Overlapping UV question

Hello, as the title says I am having issues with overlapping uvs on my meshes. The issue I am having is the meshes are pretty complex and inorder to accuratly texture them I have hand to split of the mesh in peices and assign material IDs to peices so the uv maps for each peice wont have extremely low resolution textures. In unreal the engine can not distinguish the different martial IDs and slapps them all ontop of one another. I have not been able to find a solution through rgenerating the light map uvs or adding two uv mapps through 3Ds max. The only solution I have come up with is going through each model and seperating each one out according to their uv map and reimporting them as seperate meshes. But that would take an extrememly long time to do that for every single mesh as there are over a hundred meshs roughly. Is there a way to avoid spending countless hours going down that path and changing setting so there are no overlapping uvs for the light map so the lighting work correctly?

For an object you need to have a UV channel where the UV’s aren’t overlapping if the object is going to be using a lightmap.
If your UV’s are fine but just overlapping then you need to copy them to a new UV channel and pack them so that they aren’t overlapping.

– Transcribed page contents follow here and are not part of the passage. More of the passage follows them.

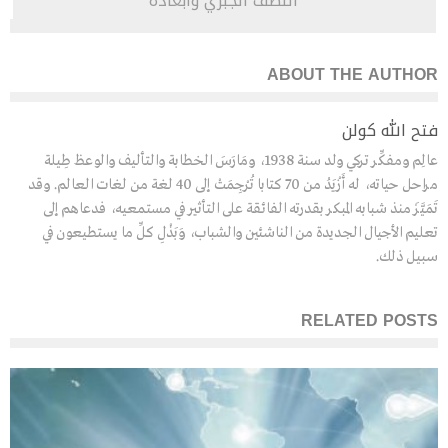
اللطف الجبري وأبعاده
ABOUT THE AUTHOR
فتح الله كولن
عالِم ومفكِّر تركي ولد سنة 1938، ومَارَسَ الخطابة والتأليف والوعظ طِيلة
مراحل حياته، له أَزْيَدُ من 70 كتابا تُرْجِمَتْ إلى 40 لغة من لغات العالم. وقد
تَمَيَّزَ منذ شبابه المبكر بقدرته الفائقة على التأثير في مستمعيه، فدعاهم إلى
تعليم الأجيال الجديدة من الناشئين والشباب، وَبَذْلِ كلِّ ما يستطيعون في
سبيل ذلك.
RELATED POSTS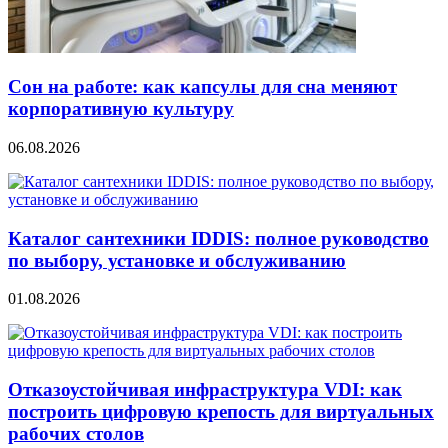
Сон на работе: как капсулы для сна меняют
корпоративную культуру
06.08.2026
Каталог сантехники IDDIS: полное руководство
по выбору, установке и обслуживанию
01.08.2026
Отказоустойчивая инфраструктура VDI: как
построить цифровую крепость для виртуальных
рабочих столов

You can do that all with the Unwrap UVW modifier in 3ds Max.
When you import to UE4 make sure to turn off Generate Automatic Lightmap UV. Set up your mesh so that the first UV channel is for your material, and the second is for the lightmap. By default 3ds Max will assume that the second UV channel is for the lightmap and will set the mesh to use it for that.

Also, while you can use multiple materials on an object, for performance you want to avoid that and if it seems reasonable that you could put it all into one material for that object then you should try to do that. There’s something called Draw Calls, which are commands by the CPU to render something on the GPU, and each material on an object adds a draw call. Performance drops with more draw calls.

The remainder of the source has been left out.